No matter where I went—Europe, Latin America, the Caribbean, South America, even the polar regions—I encountered echoes of the past. Not in museums or monuments, but in people. In how they moved, how they spoke, how they laughed and danced. At times, some were vaguely remembered distant forgotten figures. Nevertheless, Black presence revealed itself in the flavors of food, the curve of architecture, the rhythms woven into everyday life.
Blackness was everywhere and inescapable.
And yet, acknowledgment was almost nowhere.
There was little recognition of the blood, sweat, sacrifice, courage and brilliance that shaped these places. Little space for the truth that people of African descent had not merely been present, but had built, sustained, imagined, and defended entire worlds. Their contributions existed alongside racism, colorism, sexism, homophobia and classism—embedded in societies that benefitted from us while refusing to fully appreciate us.
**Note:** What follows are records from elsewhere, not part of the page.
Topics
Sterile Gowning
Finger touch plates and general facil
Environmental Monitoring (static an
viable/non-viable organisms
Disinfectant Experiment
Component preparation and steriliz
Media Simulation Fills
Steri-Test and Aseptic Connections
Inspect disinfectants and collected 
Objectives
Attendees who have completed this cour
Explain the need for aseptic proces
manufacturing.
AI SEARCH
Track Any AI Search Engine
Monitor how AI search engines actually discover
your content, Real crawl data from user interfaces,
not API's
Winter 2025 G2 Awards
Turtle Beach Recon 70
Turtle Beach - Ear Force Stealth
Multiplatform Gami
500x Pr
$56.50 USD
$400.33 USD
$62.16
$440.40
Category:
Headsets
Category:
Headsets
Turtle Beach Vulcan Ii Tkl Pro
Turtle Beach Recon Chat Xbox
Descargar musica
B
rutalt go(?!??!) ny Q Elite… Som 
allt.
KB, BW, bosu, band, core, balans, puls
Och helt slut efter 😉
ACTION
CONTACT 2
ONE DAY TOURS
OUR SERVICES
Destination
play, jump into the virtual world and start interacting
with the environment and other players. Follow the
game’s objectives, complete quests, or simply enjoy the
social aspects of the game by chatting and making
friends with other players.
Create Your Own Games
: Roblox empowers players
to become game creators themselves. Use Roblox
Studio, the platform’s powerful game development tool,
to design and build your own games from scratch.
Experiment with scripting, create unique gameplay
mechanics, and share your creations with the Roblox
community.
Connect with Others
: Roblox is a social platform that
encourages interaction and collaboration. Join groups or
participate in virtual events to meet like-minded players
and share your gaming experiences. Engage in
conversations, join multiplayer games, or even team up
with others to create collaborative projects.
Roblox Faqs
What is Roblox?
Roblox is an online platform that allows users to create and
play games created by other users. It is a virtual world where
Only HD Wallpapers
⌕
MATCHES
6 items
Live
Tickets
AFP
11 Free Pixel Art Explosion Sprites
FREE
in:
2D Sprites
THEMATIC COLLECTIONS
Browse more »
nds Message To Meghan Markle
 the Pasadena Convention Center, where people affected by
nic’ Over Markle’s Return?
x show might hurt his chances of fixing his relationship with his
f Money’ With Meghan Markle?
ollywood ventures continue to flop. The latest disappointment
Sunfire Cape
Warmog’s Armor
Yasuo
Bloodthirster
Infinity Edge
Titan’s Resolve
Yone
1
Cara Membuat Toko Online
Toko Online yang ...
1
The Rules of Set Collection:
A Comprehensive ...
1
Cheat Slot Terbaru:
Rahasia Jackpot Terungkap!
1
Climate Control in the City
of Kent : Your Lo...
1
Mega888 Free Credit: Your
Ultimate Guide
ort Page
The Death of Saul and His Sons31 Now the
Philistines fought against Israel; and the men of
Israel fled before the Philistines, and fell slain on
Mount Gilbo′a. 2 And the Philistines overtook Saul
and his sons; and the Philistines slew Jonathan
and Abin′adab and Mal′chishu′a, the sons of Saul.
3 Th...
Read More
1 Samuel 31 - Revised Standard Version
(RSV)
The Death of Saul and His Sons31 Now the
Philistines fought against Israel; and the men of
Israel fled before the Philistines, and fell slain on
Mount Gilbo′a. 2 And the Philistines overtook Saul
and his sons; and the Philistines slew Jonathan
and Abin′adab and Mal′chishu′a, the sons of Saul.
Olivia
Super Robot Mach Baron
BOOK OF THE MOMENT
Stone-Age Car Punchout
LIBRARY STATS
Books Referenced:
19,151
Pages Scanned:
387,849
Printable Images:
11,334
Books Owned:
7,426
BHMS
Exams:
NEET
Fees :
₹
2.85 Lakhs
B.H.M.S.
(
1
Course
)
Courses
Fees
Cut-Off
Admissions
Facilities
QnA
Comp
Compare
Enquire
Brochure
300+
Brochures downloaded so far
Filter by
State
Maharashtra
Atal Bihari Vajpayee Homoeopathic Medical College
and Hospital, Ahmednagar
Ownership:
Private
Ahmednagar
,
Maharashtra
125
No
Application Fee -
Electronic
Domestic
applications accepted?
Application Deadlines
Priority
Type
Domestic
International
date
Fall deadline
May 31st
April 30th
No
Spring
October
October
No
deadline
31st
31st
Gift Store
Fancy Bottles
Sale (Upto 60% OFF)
It felt hauntingly familiar.
It mirrored my own experience as a Black woman in the United States—where you are often seen as labor, as support, as endurance itself, but rarely celebrated as innovative, resourceful, courageous, or visionary. Where your work fuels progress, yet your efforts do not make you hero nor heroine. Your name is pathologized or simply left absent from the story.
This global erasure—quiet, persistent, and pervasive—is what gave birth to Hurston B. Morrison.
We exist to find those stories.
And to share them with you.
Because travel should not only take you somewhere new—it should return to you what was always yours.